Em interações proteína-proteína, por vezes um dos parceiros ou ambos parceiros de interação necessitam sofrer modificações conformacionais em sua estrutura para um adequado encaixe (WANG et al., 2013). Quando as proteínas são tratadas de forma flexível, tais alterações conformacionais podem ser preditas através de métodos computacionais. Entretanto, ao mesmo tempo tais métodos podem criar distorções não reais nas proteínas parceiras, forçando o encaixe adequado entre elas. Por essa razão, optou-se aqui por utilizar conformações nativas do PPARγ

obtidas por métodos cristalográficos e tratar tanto o PPARγ quanto a CDK5 como corpos rígidos, permitindo apenas adequação das cadeias laterais através de minimização de energia. Na Figura 9C é possível observar as diferenças conformacionais, após construção do modelo de interação, entre o PPARγ proveniente do modelo apresentado aqui e o anteriormente proposto. Como a metodologia de docking molecular utilizada aqui trata o PPARγ de forma rígida, sua conformação no modelo do complexo é semelhante à cristalográfica. Por outro lado, a conformação do PPARγ no modelo anterior sofre alterações substanciais, principalmente na alça H2-H2’, na qual se encontra a S245. Nesse modelo, a alça da serina alvo da fosforilação é destacada da folha-β do PPARγ para fazer contato com o sítio catalítico da CDK5. Tal distorção é provavelmente proveniente da técnica utilizada de simulações moleculares integradas a protocolos de docking molecular, que introduz forças aos átomos da proteína, a fim de proporcionar o encaixe da mesma em um lugar pré-determinado.

A comparação entre os modelos é de grande valia principalmente por dois motivos. Em uma primeira perspectiva, a ausência de soluções de docking para certas estruturas de PPARγ indica que algumas modificações conformacionais são necessárias para o adequado encaixe do PPARγ a CDK5. Em uma segunda perspectiva, a interface de interação semelhante aos dois modelos indica que o PPARγ não precisa sofrer grandes modificações, principalmente em seu

backbone, para a adequada interação com a CDK5, diferentemente ao observado no modelo

anteriormente proposto.

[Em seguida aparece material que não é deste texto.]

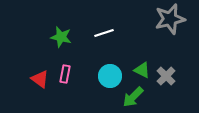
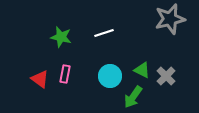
green arrow: rotated 10 degrees counterclockwise
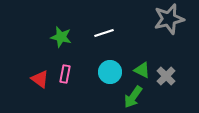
gray star: moved 1 px left
cyan circle: moved 4 px up
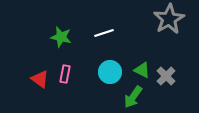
gray star: rotated 16 degrees counterclockwise
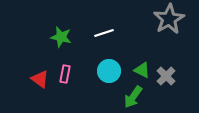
cyan circle: moved 1 px left, 1 px up
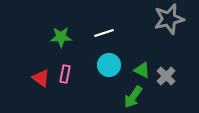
gray star: rotated 16 degrees clockwise
green star: rotated 15 degrees counterclockwise
cyan circle: moved 6 px up
red triangle: moved 1 px right, 1 px up
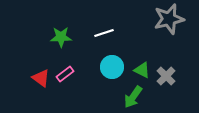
cyan circle: moved 3 px right, 2 px down
pink rectangle: rotated 42 degrees clockwise
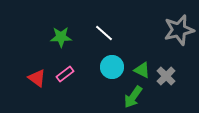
gray star: moved 10 px right, 11 px down
white line: rotated 60 degrees clockwise
red triangle: moved 4 px left
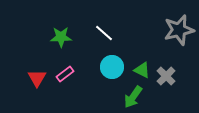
red triangle: rotated 24 degrees clockwise
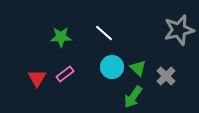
green triangle: moved 4 px left, 2 px up; rotated 18 degrees clockwise
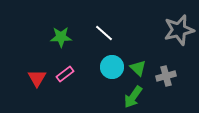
gray cross: rotated 30 degrees clockwise
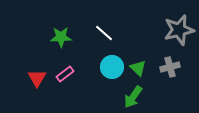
gray cross: moved 4 px right, 9 px up
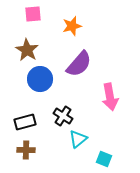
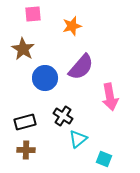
brown star: moved 4 px left, 1 px up
purple semicircle: moved 2 px right, 3 px down
blue circle: moved 5 px right, 1 px up
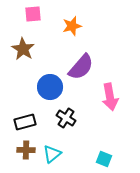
blue circle: moved 5 px right, 9 px down
black cross: moved 3 px right, 2 px down
cyan triangle: moved 26 px left, 15 px down
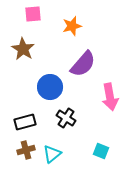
purple semicircle: moved 2 px right, 3 px up
brown cross: rotated 18 degrees counterclockwise
cyan square: moved 3 px left, 8 px up
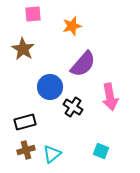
black cross: moved 7 px right, 11 px up
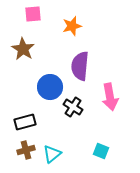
purple semicircle: moved 3 px left, 2 px down; rotated 144 degrees clockwise
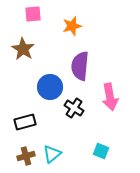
black cross: moved 1 px right, 1 px down
brown cross: moved 6 px down
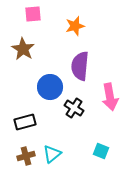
orange star: moved 3 px right
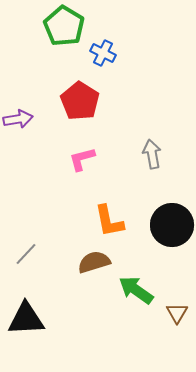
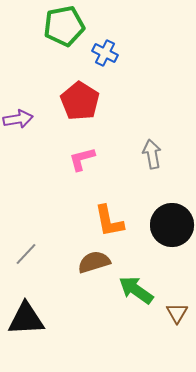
green pentagon: rotated 30 degrees clockwise
blue cross: moved 2 px right
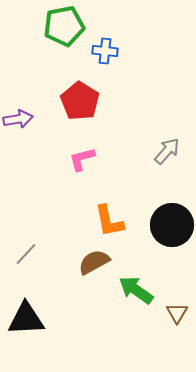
blue cross: moved 2 px up; rotated 20 degrees counterclockwise
gray arrow: moved 15 px right, 3 px up; rotated 52 degrees clockwise
brown semicircle: rotated 12 degrees counterclockwise
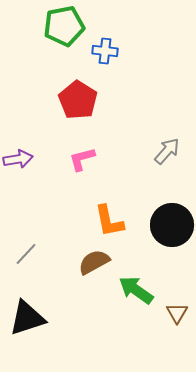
red pentagon: moved 2 px left, 1 px up
purple arrow: moved 40 px down
black triangle: moved 1 px right, 1 px up; rotated 15 degrees counterclockwise
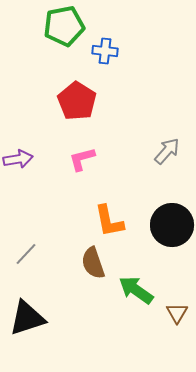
red pentagon: moved 1 px left, 1 px down
brown semicircle: moved 1 px left, 1 px down; rotated 80 degrees counterclockwise
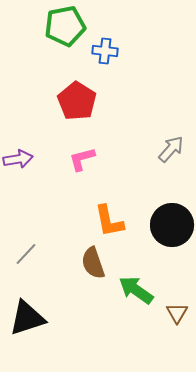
green pentagon: moved 1 px right
gray arrow: moved 4 px right, 2 px up
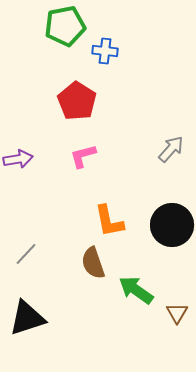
pink L-shape: moved 1 px right, 3 px up
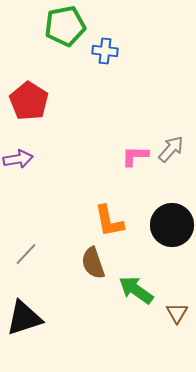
red pentagon: moved 48 px left
pink L-shape: moved 52 px right; rotated 16 degrees clockwise
black triangle: moved 3 px left
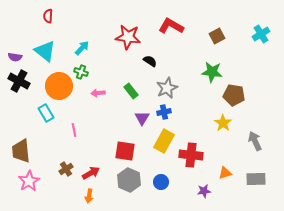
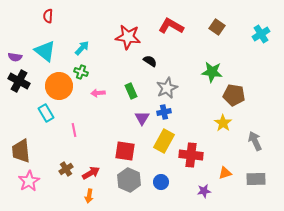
brown square: moved 9 px up; rotated 28 degrees counterclockwise
green rectangle: rotated 14 degrees clockwise
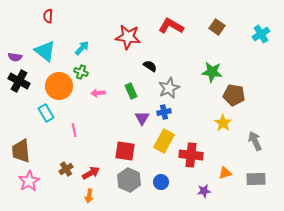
black semicircle: moved 5 px down
gray star: moved 2 px right
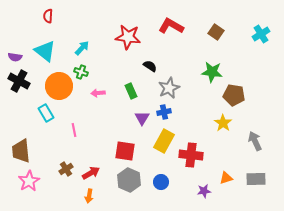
brown square: moved 1 px left, 5 px down
orange triangle: moved 1 px right, 5 px down
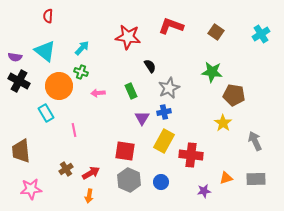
red L-shape: rotated 10 degrees counterclockwise
black semicircle: rotated 24 degrees clockwise
pink star: moved 2 px right, 8 px down; rotated 25 degrees clockwise
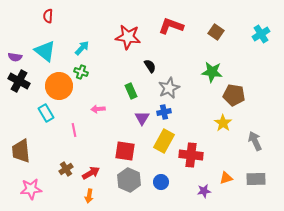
pink arrow: moved 16 px down
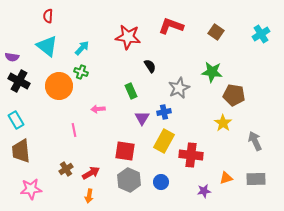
cyan triangle: moved 2 px right, 5 px up
purple semicircle: moved 3 px left
gray star: moved 10 px right
cyan rectangle: moved 30 px left, 7 px down
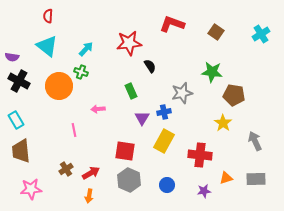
red L-shape: moved 1 px right, 2 px up
red star: moved 1 px right, 6 px down; rotated 15 degrees counterclockwise
cyan arrow: moved 4 px right, 1 px down
gray star: moved 3 px right, 5 px down; rotated 10 degrees clockwise
red cross: moved 9 px right
blue circle: moved 6 px right, 3 px down
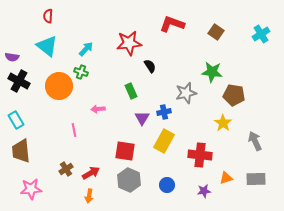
gray star: moved 4 px right
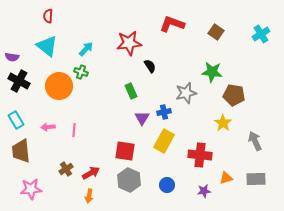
pink arrow: moved 50 px left, 18 px down
pink line: rotated 16 degrees clockwise
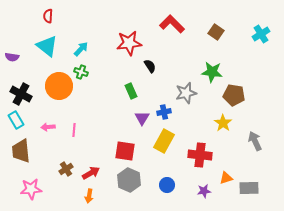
red L-shape: rotated 25 degrees clockwise
cyan arrow: moved 5 px left
black cross: moved 2 px right, 13 px down
gray rectangle: moved 7 px left, 9 px down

Dessa forma, uma conformação adequada do PPARγ para seu encaixe com a CDK5 pode existir naturalmente, sem ser necessário uma grande alteração estrutural para a interação.

Assim, apesar do modelo de interação PPARγ-CDK5/p25 proposto aqui proponha uma interface semelhante a proposta em modelo anterior (MOTTIN; SOUZA; SKAF, 2015), a organização geral do PPARγ nessa interface e a identificação de importantes contatos eletrostáticos, nunca antes descritos, mediados por lisinas do PPARγ proveem uma nova perspectiva no mecanismo de interação entre PPARγ e CDK5/p25.